ASSIGNMENT:
Present each line of the entries below that holds the word "wordt".

PROVIDED ENTRIES:
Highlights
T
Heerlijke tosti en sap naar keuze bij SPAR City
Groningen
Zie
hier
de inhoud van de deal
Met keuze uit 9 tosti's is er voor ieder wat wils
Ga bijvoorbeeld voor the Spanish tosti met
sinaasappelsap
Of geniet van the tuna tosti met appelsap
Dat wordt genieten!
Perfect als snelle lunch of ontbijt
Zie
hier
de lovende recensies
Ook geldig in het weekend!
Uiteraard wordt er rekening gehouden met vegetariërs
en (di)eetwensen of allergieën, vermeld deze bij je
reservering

---

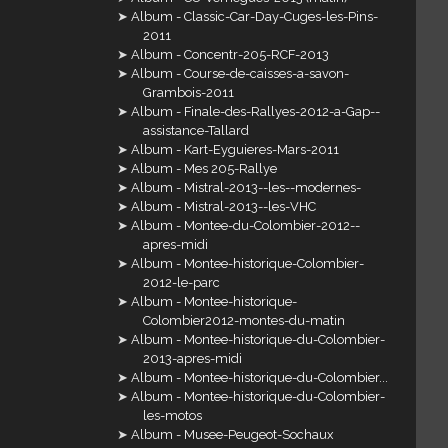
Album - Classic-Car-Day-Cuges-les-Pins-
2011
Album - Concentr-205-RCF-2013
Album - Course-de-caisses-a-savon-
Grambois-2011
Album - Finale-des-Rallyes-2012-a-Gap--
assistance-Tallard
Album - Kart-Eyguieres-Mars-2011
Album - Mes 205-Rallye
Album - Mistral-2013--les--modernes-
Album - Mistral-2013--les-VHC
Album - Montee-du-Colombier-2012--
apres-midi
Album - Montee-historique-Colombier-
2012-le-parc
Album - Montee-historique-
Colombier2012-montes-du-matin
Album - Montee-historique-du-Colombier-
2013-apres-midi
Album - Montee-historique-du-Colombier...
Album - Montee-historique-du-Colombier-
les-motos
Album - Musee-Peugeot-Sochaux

EXERCISE OUTPUT:
Dat wordt genieten!
Uiteraard wordt er rekening gehouden met vegetariërs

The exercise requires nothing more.